===== Supplied records

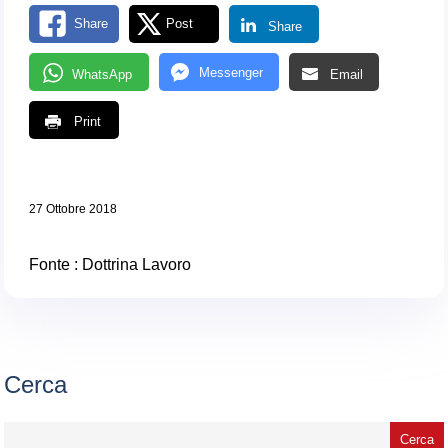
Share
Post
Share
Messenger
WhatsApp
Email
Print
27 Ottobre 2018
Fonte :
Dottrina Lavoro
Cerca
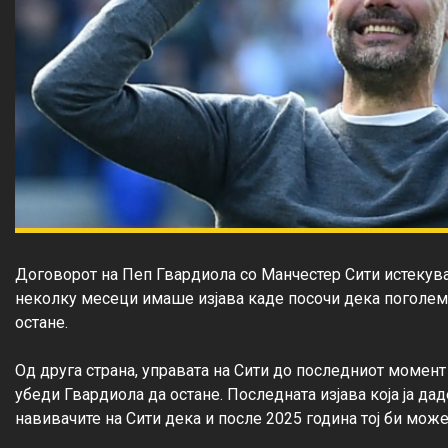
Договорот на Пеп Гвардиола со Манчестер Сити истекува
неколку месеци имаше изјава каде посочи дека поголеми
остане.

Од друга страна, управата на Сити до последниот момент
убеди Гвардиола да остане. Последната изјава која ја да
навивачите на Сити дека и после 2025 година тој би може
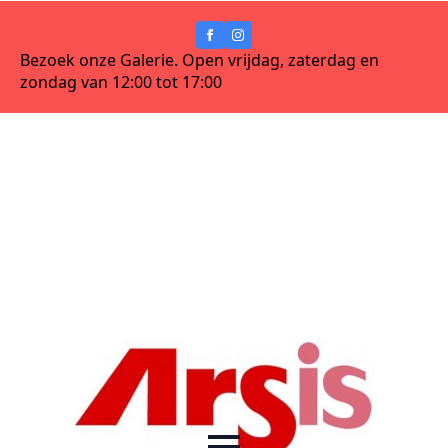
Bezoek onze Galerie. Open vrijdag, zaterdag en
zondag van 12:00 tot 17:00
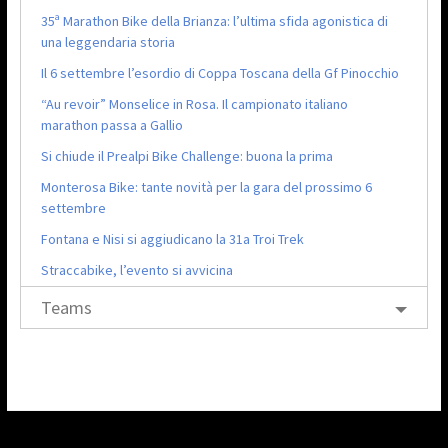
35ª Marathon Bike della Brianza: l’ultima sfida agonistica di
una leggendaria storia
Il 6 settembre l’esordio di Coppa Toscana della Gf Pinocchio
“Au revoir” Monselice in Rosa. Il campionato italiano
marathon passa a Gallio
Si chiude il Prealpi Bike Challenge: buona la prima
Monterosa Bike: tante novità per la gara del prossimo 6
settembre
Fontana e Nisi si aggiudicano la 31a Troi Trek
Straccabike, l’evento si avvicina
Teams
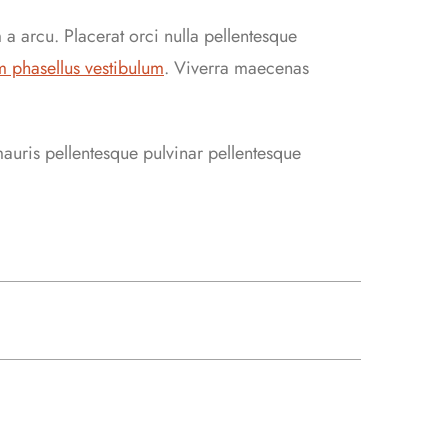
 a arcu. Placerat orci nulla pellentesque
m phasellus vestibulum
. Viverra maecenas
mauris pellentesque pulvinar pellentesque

==========

• The problem
Starting with the line that holds "Monterosa Bike: tante", repeat exactly every line through the end of the material above, both ends included, without the pictures.

• Response to this task
Monterosa Bike: tante novità per la gara del prossimo 6
settembre
Fontana e Nisi si aggiudicano la 31a Troi Trek
Straccabike, l’evento si avvicina
Teams
 a arcu. Placerat orci nulla pellentesque
m phasellus vestibulum
. Viverra maecenas
mauris pellentesque pulvinar pellentesque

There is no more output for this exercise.